Where in the data does the word "each" appear? Find those lines and copy them.

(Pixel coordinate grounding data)
Start of Block

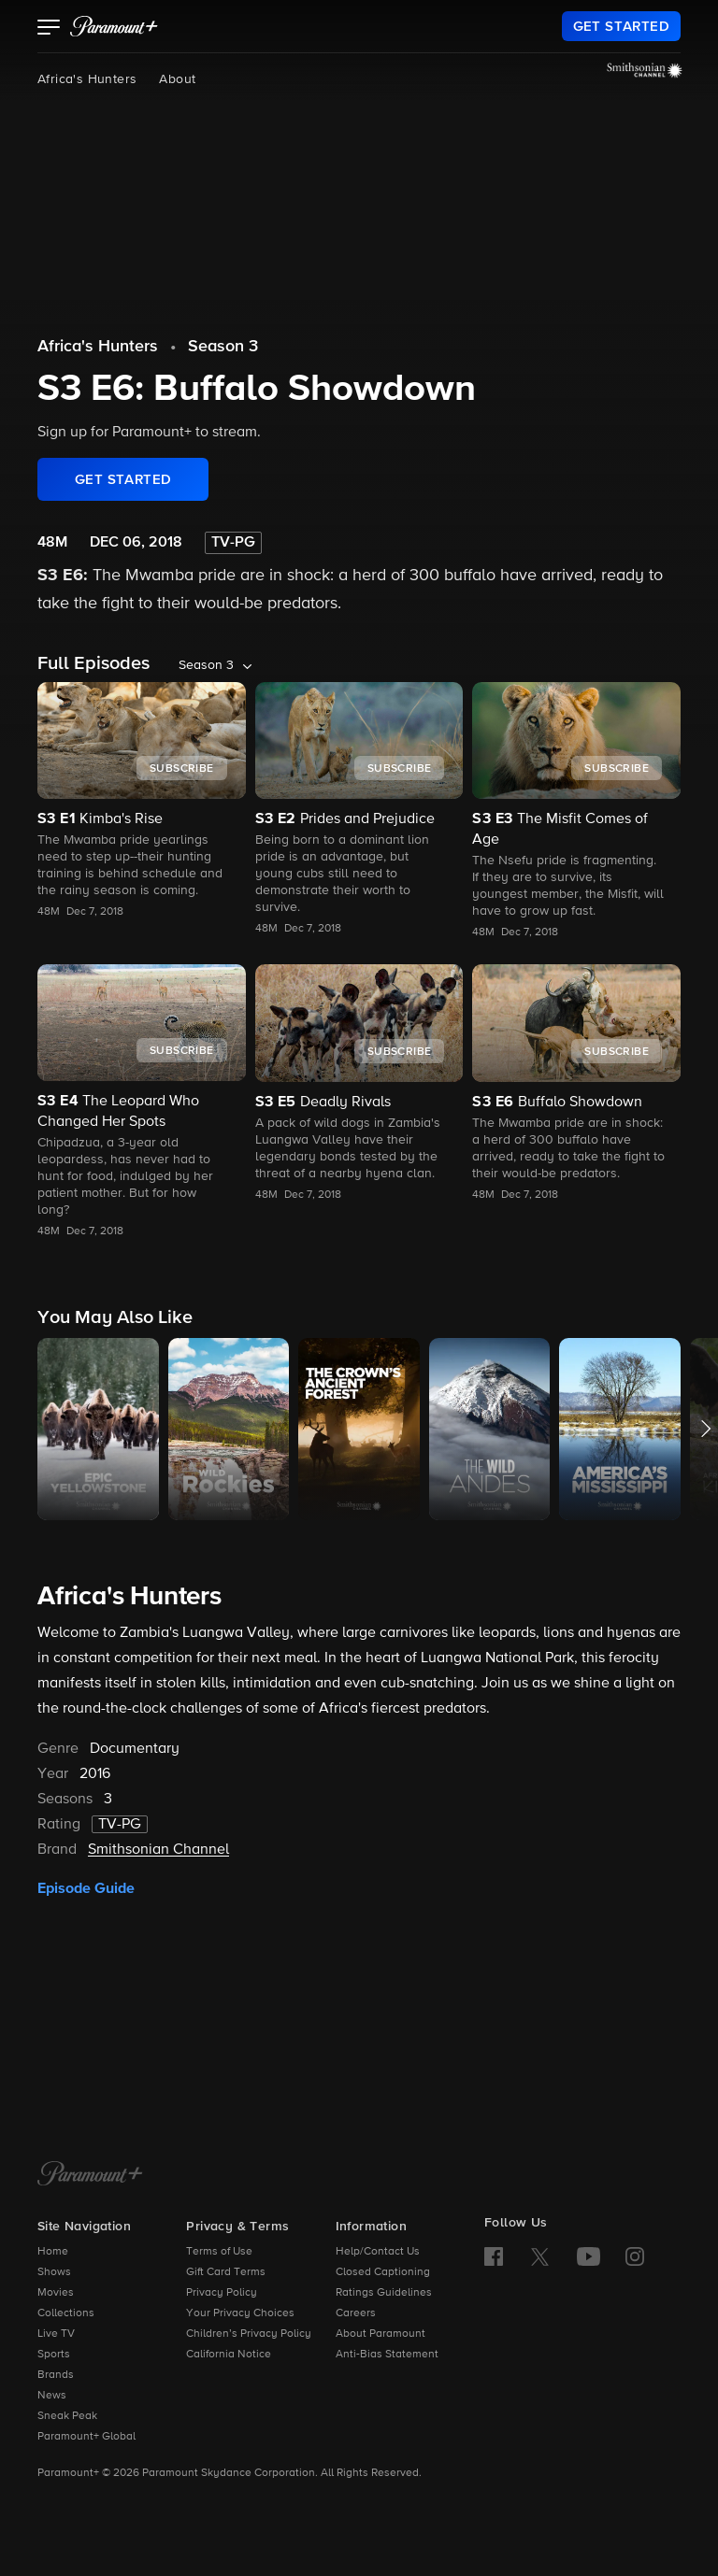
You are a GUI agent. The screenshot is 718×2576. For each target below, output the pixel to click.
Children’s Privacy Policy (248, 2334)
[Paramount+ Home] (90, 2175)
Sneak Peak (67, 2416)
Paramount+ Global (86, 2436)
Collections (65, 2313)
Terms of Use (219, 2251)
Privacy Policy (221, 2292)
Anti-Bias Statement (387, 2354)
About (177, 79)
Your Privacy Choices (240, 2313)
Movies (55, 2292)
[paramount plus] (114, 26)
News (51, 2395)
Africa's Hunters (86, 79)
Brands (55, 2375)
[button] (49, 29)
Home (52, 2251)
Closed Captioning (383, 2272)
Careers (356, 2313)
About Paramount (380, 2334)
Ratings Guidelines (384, 2292)
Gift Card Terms (226, 2272)
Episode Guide (86, 1888)
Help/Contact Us (378, 2251)
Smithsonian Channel (158, 1850)
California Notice (228, 2354)
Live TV (56, 2334)
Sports (53, 2354)
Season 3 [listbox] (206, 665)
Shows (54, 2272)
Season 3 (223, 346)
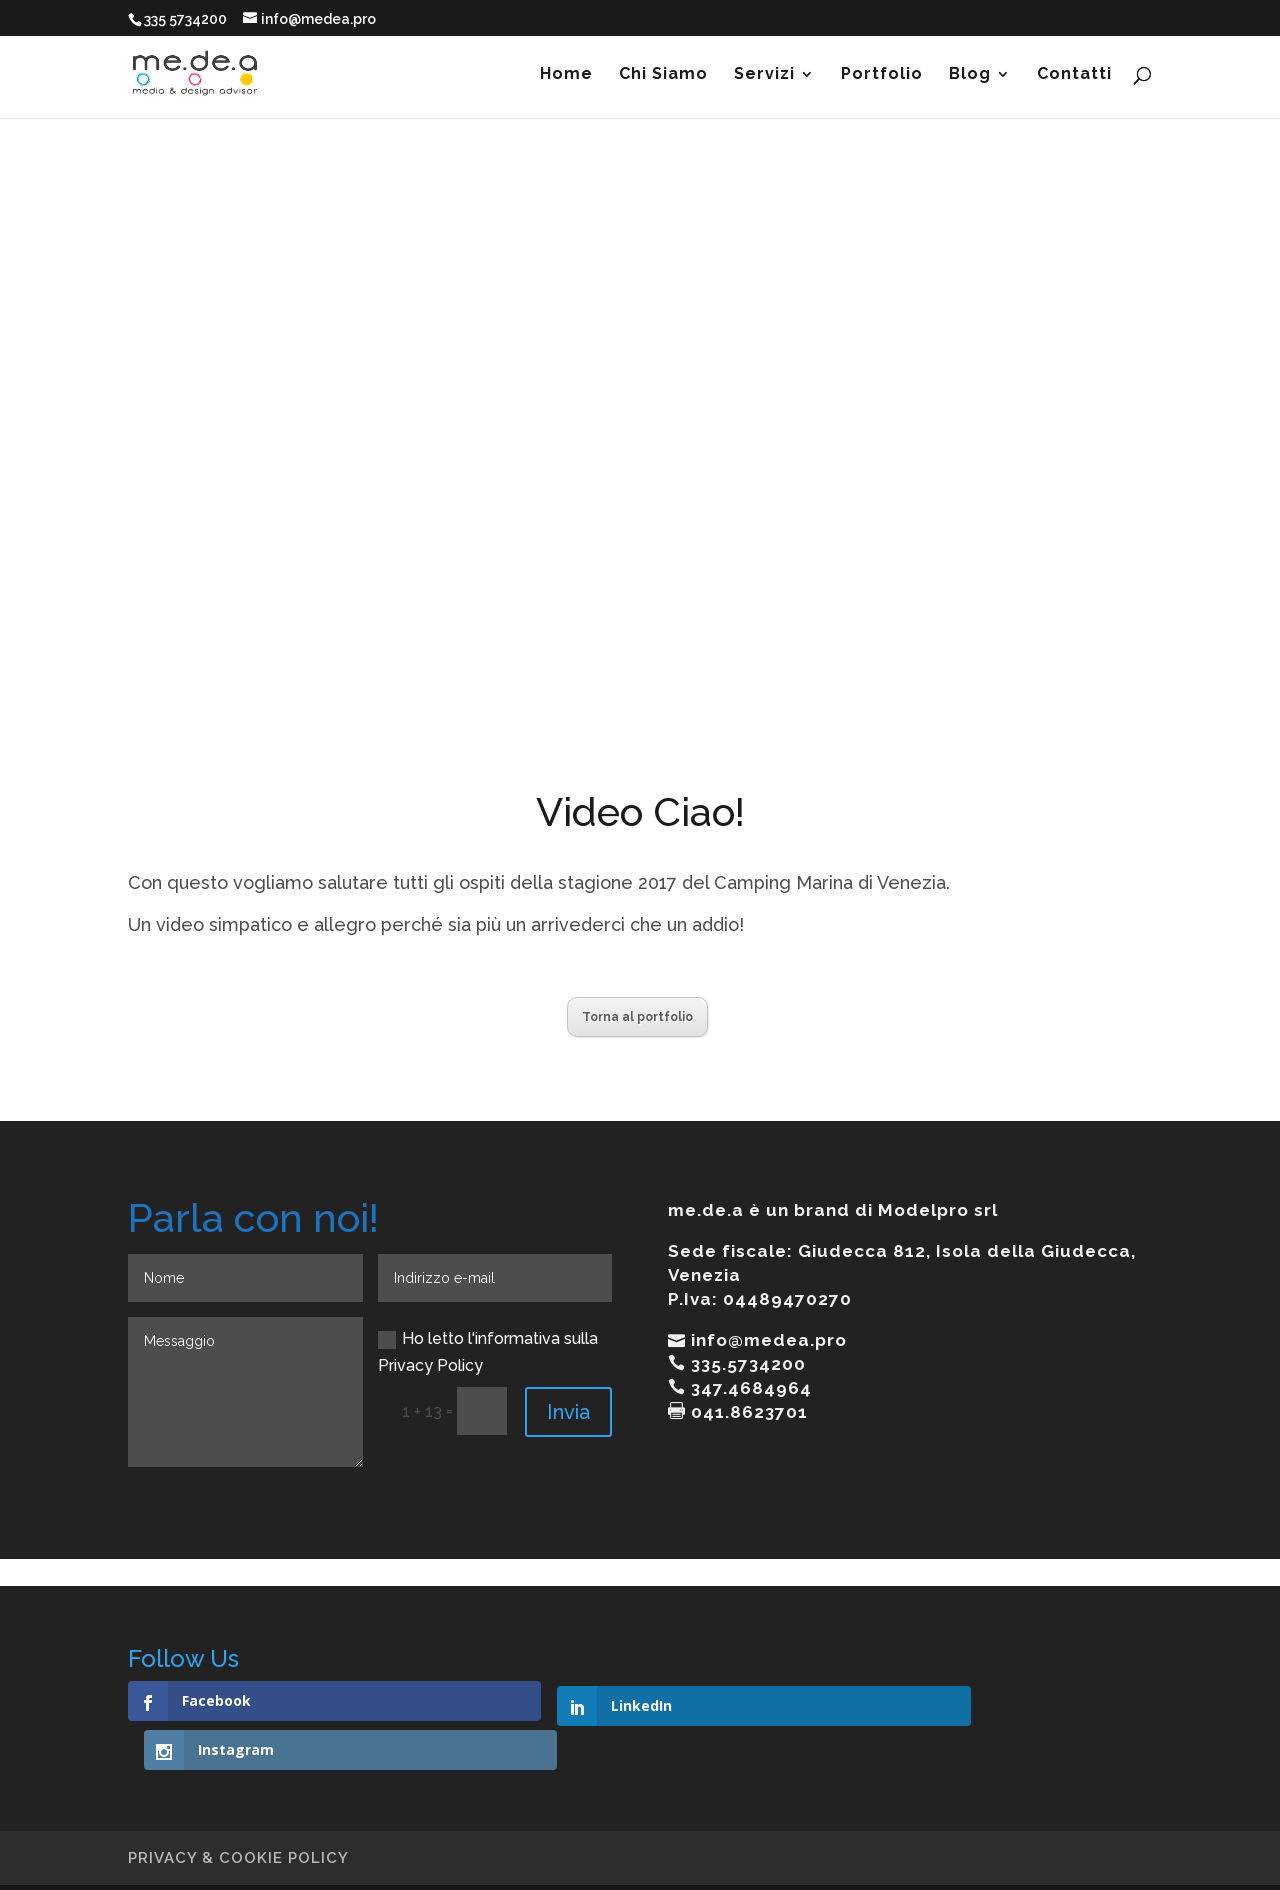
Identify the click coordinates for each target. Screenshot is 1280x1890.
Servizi (764, 75)
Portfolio (882, 75)
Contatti (1074, 75)
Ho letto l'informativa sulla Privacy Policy (488, 1352)
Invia (568, 1412)
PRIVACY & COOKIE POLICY (238, 1809)
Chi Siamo (663, 75)
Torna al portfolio (637, 1017)
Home (566, 75)
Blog (970, 75)
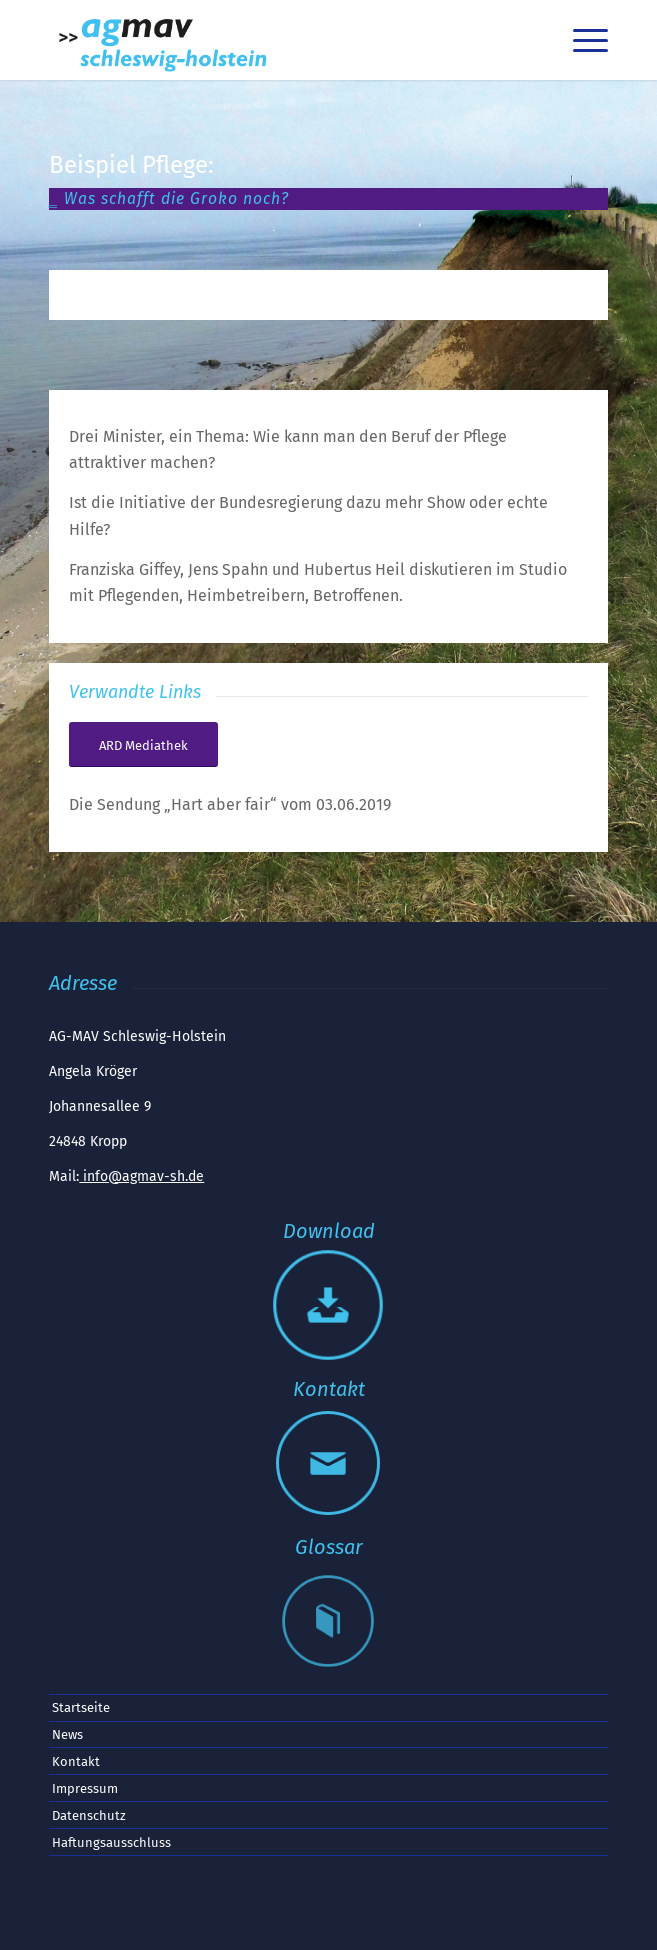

End of Block

Answer section =>
You are a GUI agent. The screenshot is 718×2576. For each target below, output the pixel to click.
Identify the click coordinates for each target. Screenshot is 1280x1890.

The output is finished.